I waltzed into a Gyoza no Osho in Osaka and ordered off the menu in actual Chinese. I was not understood.
The meal was as expected, and I gradually began to creep back into a normal relationship with reality, but not before I called my girlfriend from a pay phone, spoke to her for the first time in three months, and headed to her house anticipating a glorious, long-awaited, and hard-won reunion.
When I got to the outskirts of Kyoto and her mother let me in, I had to go to the bathroom rather urgently.
Please note that traditional Japanese houses like this one have various slippers appropriate for use in different rooms. One pair for the bathroom, another for the kitchen, and no slippers for tatami rooms.
I came out of the bathroom and walked into the living room with its fresh green tatami and my girlfriend’s mother rendered speechless in her mortification, gestured mostly at my feet and grunted as if in pain.
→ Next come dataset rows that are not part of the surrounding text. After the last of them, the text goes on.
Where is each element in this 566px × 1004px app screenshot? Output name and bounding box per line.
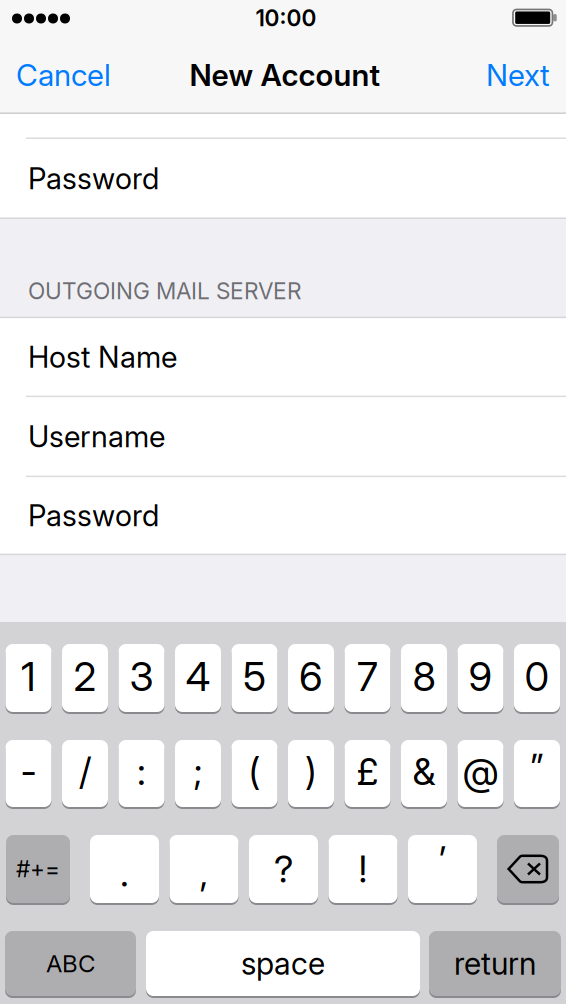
staticText: OUTGOING MAIL SERVER: [28, 277, 302, 305]
button[interactable]: Delete: [497, 834, 559, 904]
staticText: 7: [357, 652, 378, 701]
button[interactable]: -: [6, 739, 52, 808]
staticText: &: [412, 749, 436, 794]
button[interactable]: ?: [249, 834, 318, 904]
button[interactable]: £: [344, 739, 390, 808]
button[interactable]: ,: [170, 834, 238, 904]
staticText: 1: [21, 652, 36, 701]
staticText: Username: [28, 419, 165, 454]
staticText: :: [137, 749, 146, 794]
staticText: ”: [530, 745, 544, 790]
button[interactable]: Username: [0, 397, 566, 476]
button[interactable]: 4: [175, 643, 221, 713]
button[interactable]: #+=: [6, 834, 70, 904]
staticText: 5: [243, 652, 266, 701]
staticText: /: [79, 749, 91, 794]
staticText: Next: [486, 57, 550, 93]
staticText: Password: [28, 161, 159, 196]
button[interactable]: 8: [401, 643, 447, 713]
button[interactable]: :: [118, 739, 164, 808]
button[interactable]: 5: [232, 643, 278, 713]
staticText: ;: [194, 749, 202, 794]
staticText: return: [454, 945, 536, 982]
staticText: space: [241, 945, 325, 982]
button[interactable]: /: [62, 739, 108, 808]
staticText: @: [462, 749, 498, 794]
button[interactable]: return: [429, 930, 561, 997]
staticText: ,: [200, 850, 208, 896]
staticText: ): [305, 749, 317, 794]
staticText: 9: [468, 652, 492, 701]
staticText: !: [358, 846, 368, 892]
staticText: £: [356, 749, 378, 794]
button[interactable]: ABC: [5, 930, 136, 997]
staticText: .: [120, 850, 129, 896]
button[interactable]: Password: [0, 139, 566, 218]
button[interactable]: 2: [62, 643, 108, 713]
button[interactable]: ): [288, 739, 334, 808]
staticText: 10:00: [256, 4, 316, 32]
button[interactable]: 9: [458, 643, 504, 713]
button[interactable]: 3: [118, 643, 164, 713]
staticText: ’: [438, 837, 446, 883]
staticText: Host Name: [28, 339, 177, 375]
button[interactable]: Cancel: [0, 47, 136, 103]
button[interactable]: @: [458, 739, 504, 808]
staticText: ABC: [46, 949, 95, 978]
staticText: Password: [28, 498, 159, 533]
staticText: 6: [299, 652, 323, 701]
button[interactable]: Password: [0, 477, 566, 554]
button[interactable]: ’: [408, 834, 477, 904]
staticText: -: [20, 749, 36, 794]
staticText: (: [248, 749, 260, 794]
button[interactable]: ”: [514, 739, 560, 808]
staticText: ?: [274, 846, 293, 892]
button[interactable]: 0: [514, 643, 560, 713]
staticText: 3: [130, 652, 154, 701]
button[interactable]: Next: [450, 47, 566, 103]
staticText: 0: [524, 652, 550, 701]
button[interactable]: 1: [6, 643, 52, 713]
button[interactable]: &: [401, 739, 447, 808]
staticText: 2: [74, 652, 96, 701]
staticText: Cancel: [16, 57, 111, 93]
button[interactable]: (: [232, 739, 278, 808]
button[interactable]: !: [328, 834, 398, 904]
button[interactable]: [0, 114, 566, 138]
button[interactable]: 6: [288, 643, 334, 713]
button[interactable]: ;: [175, 739, 221, 808]
staticText: 4: [186, 652, 210, 701]
staticText: 8: [412, 652, 436, 701]
button[interactable]: .: [90, 834, 159, 904]
staticText: New Account: [190, 57, 380, 93]
button[interactable]: Host Name: [0, 318, 566, 396]
button[interactable]: 7: [344, 643, 390, 713]
button[interactable]: space: [146, 930, 420, 997]
staticText: #+=: [16, 855, 60, 883]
It was at this moment that I saw my girlfriend, the inspiration for my hasty and experience-laden return, and realized that I was still wearing the bathroom slippers.
My girlfriend seemed rather withdrawn considering the circumstance. We excused ourselves from her mother after the slippers were restored to order. And we entered into a kind of surreal emotional dance of a conversation. She was happy to see me but had news.
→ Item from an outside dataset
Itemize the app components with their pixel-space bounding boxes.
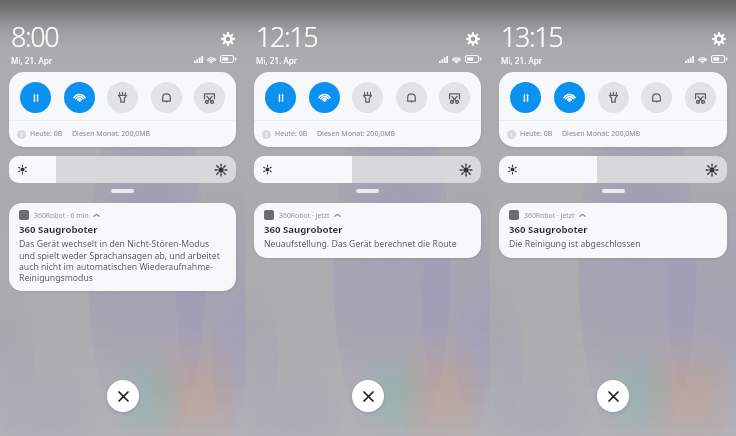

I gave her my gift preserved from Tibet. She accepted. Then came the news: In my absence she had gotten back together with her former boyfriend. They were now engaged to be married. He was waiting in the other room. Would I like to meet him?
… Um. No thank you.
I went back to my favorite Gyoza no Osho, in Yamashina nearest my tiny four and a half mat apartment. I ordered a big bowl of ramen. This time, hubris gone, I ordered in Japanese.
I saw her only once after that, a few years later. I cannot remember exactly how we bumped into each other, but it was probably at a calligraphy exhibition as we had met studying under the same master calligrapher. She was still married, but the house—the beautiful Japanese-style house she had lived in with her parents and then with her husband—was gone. It had burned to the ground in a terrible fire.
“What of the silver jewelry case from Tibet?” I asked, unthinkingly.
“Gone,” she said. I thought of Lhasa, of the market, of the feeling of hope and aspiration that filled all of those I had encountered there.
“I’m very sorry,” I remember saying, and I was—for her, for me, and for the dashed hope that a small, lovingly made box might be thought to contain.